What the task requires: Leave out the pictures and copy each record below exactly.

[Stored entries]

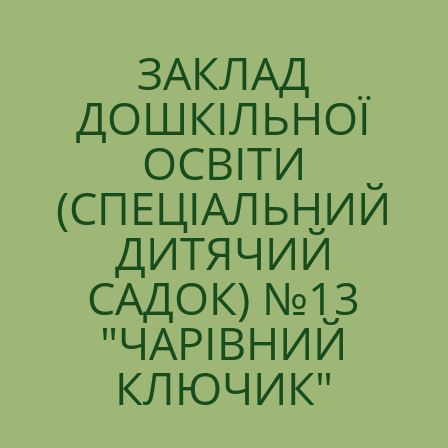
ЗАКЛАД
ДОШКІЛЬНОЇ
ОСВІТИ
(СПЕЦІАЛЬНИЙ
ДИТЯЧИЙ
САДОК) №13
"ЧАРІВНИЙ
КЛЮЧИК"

Result for this task:
ЗАКЛАД
ДОШКІЛЬНОЇ
ОСВІТИ
(СПЕЦІАЛЬНИЙ
ДИТЯЧИЙ
САДОК) №13
"ЧАРІВНИЙ
КЛЮЧИК"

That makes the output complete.